What's the physical difference between blowing gently and blowing forcefully that the recorder suddenly jumps an octave and the fundamental mode is no longer audible?



Answer



Overblowing is a phenomenon that exists in all wind instruments. The details of the physics are different from one instrument to the next, but there is a broad similarity, which is that it's the result of a nonlinear interaction between the air column and whatever is driving the air column.


The recorder is in fact one of the simpler examples to understand. The mechanism that drives the air column is called an edge tone. The mouthpiece of the recorder contains a knife edge. The stream of air encounters the knife edge, but doesn't split smoothly onto the two sides. Instead, it forms a vortex which carries the energy to one side of the edge. However, a feedback process then causes this pattern of flow to deflect until it flips to the other side of the edge. So this is a highly nonlinear system. It's binary. Air either flows to one side of the edge or the other, and if we label the two states 0 and 1, we get a pattern over time that looks like 0000111100001111... You could graph it as (approximately) a square wave.

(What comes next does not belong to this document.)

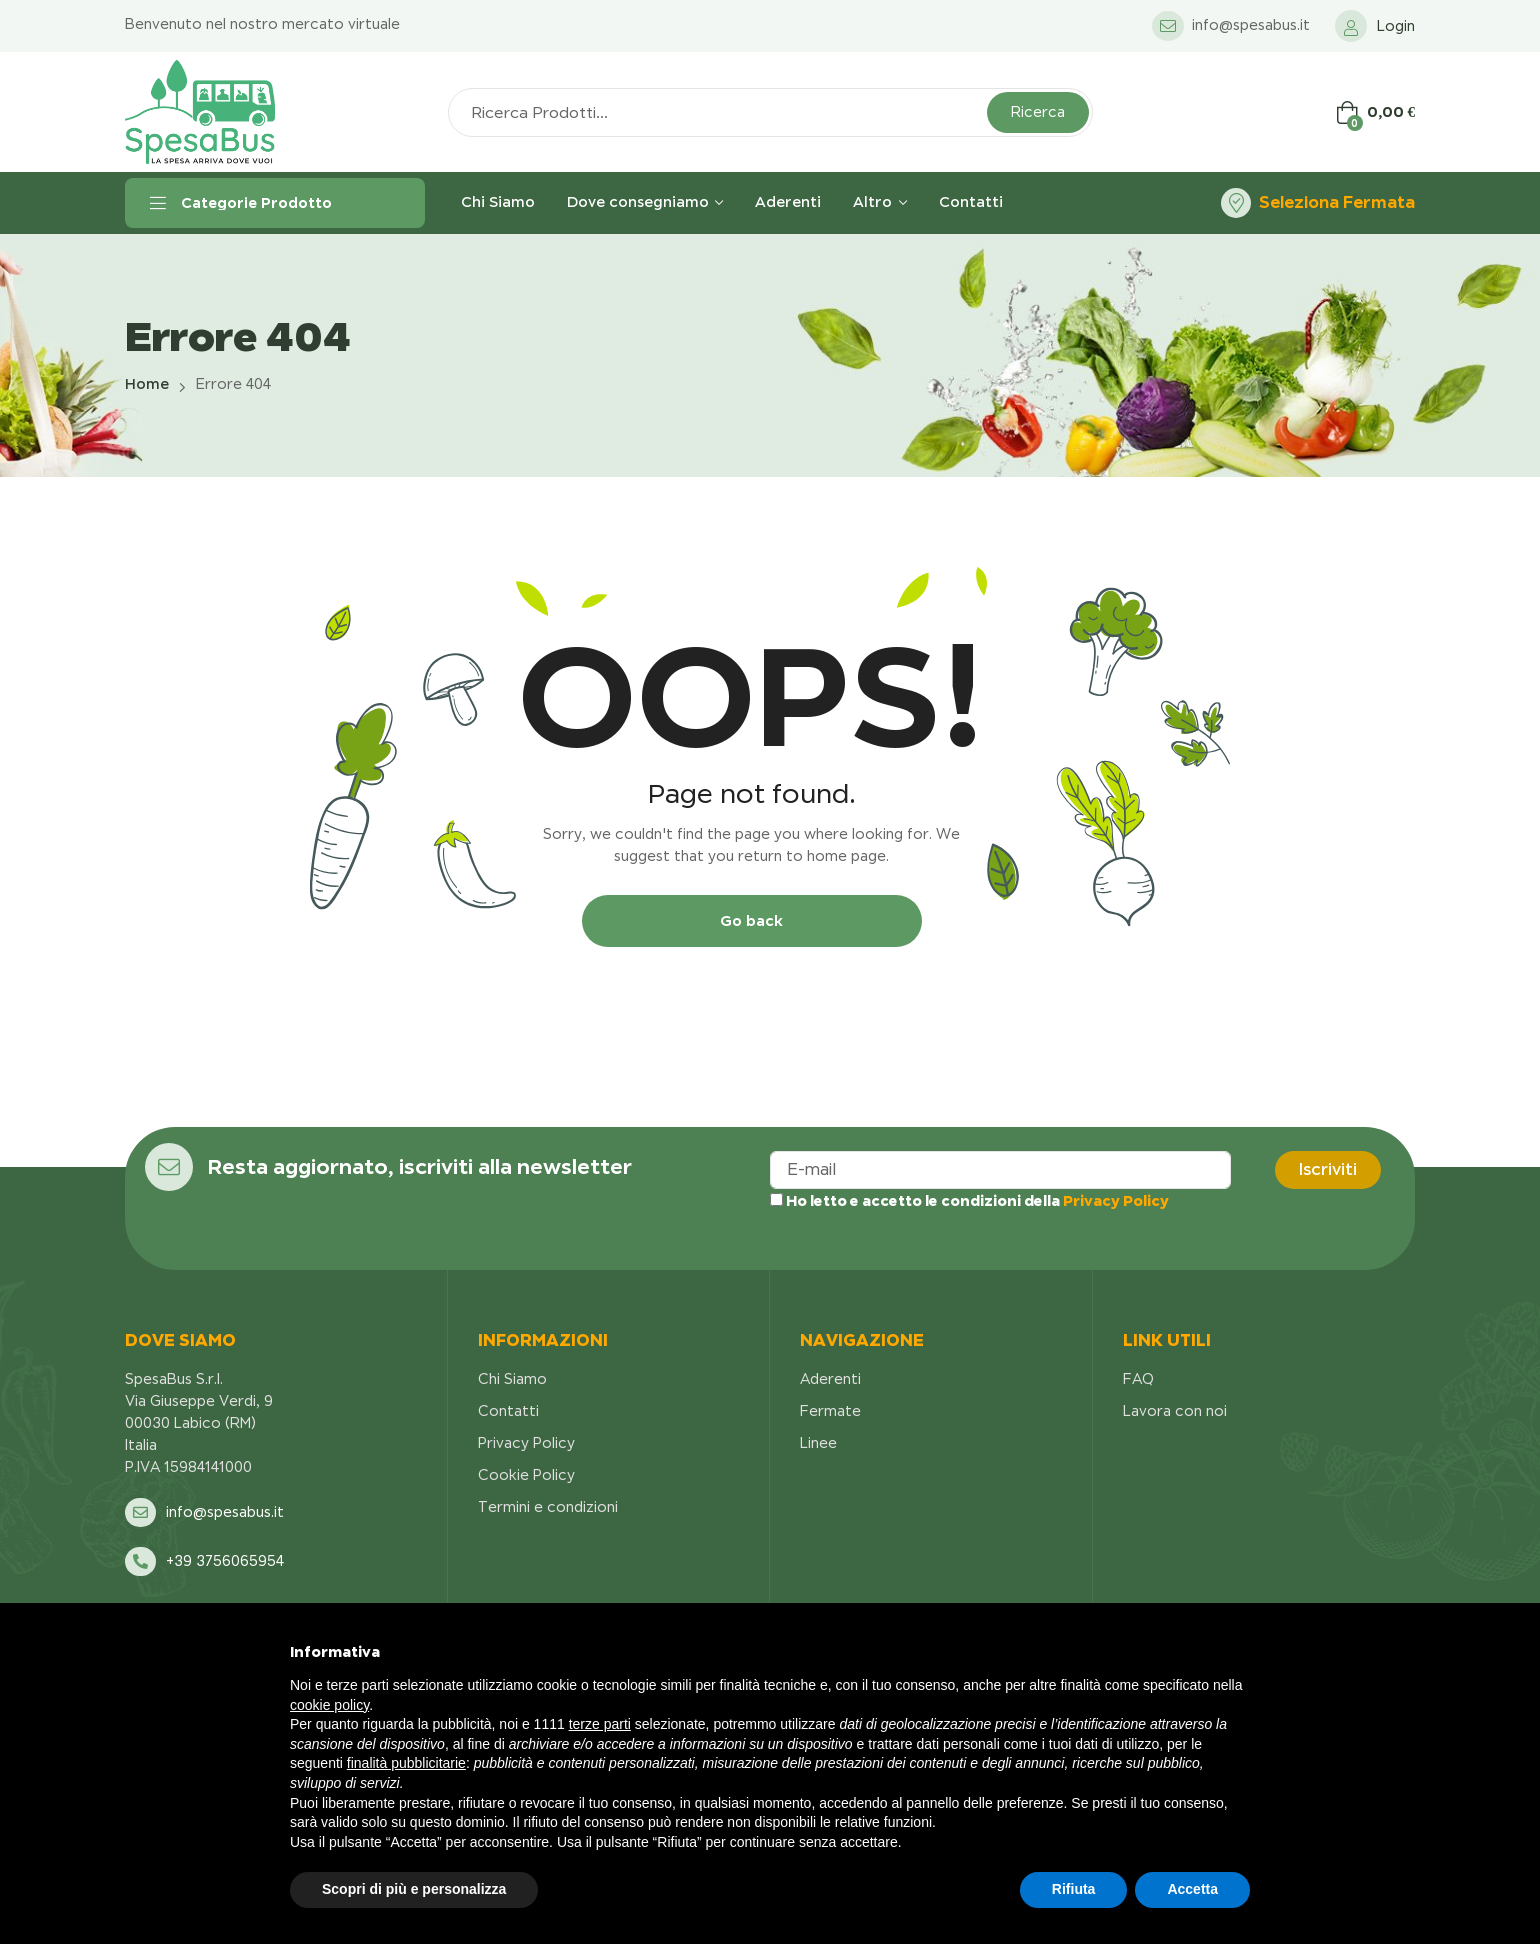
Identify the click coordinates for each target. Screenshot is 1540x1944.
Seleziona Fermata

When this edge-tone system is coupled to an air column, it's forced to accomodate its frequency to the resonant frequencies of the column. For example, if you imagine a pulse emitted from the edge, this pulse then travels down the tube, is partially reflected at the open end, returns, and slaps against the air in the edge-tone system, influencing its evolution. There is a tendency for the edge-tone system's vibrations to become locked in to one of the resonant frequencies of the column. In overblowing, the pattern switches from 0000111100001111... to 00110011... The square wave doubles its frequency from the fundamental frequency $f_0$ to the first harmonic $2f_0$.



The original square wave contained Fourier components $f_0$, $2f_0$, $3f_0$, ... The new one contains $2f_0$, $4f_0$, $6f_0$, ... As you observed on the oscilloscope, $f_0$ is absent from the overblown spectrum. The ear's sensation of pitch is based on the frequency of the fundamental, so we hear a jump in pitch.


Bamboo flutes and whistles also use edge tones, so exactly the same analysis applies. I think the original classic work on this was an analysis of organ-pipe acoustics in a German-language paper by Cremer and Ising. In general, the edge-tone system could be replaced by a reed, lip reed (as in brass instruments), or air reed (flute). There can be overblowing at the octave, or, in instruments such as the clarinet that have asymmetric boundary conditions, at an octave plus a fifth (i.e., a factor of 1.5 in frequency). On the saxophone, for example, a skilled player using a stiff reed can overblow to frequencies corresponding to several higher harmonics beyond the first.


References:


Cremer and Ising, "Die selbsterregten Schwingungen von Orgel," Acustica 19 (1967) 143.


Fletcher, "Sound production by organ flue pipes," J Acoust Soc Am 60 (1976) 926, http://www.ausgo.unsw.edu.au/music/people/publications/Fletcher1976.pdf


Backus, The acoustical foundations of music, Norton, 1969, pp. 184-186.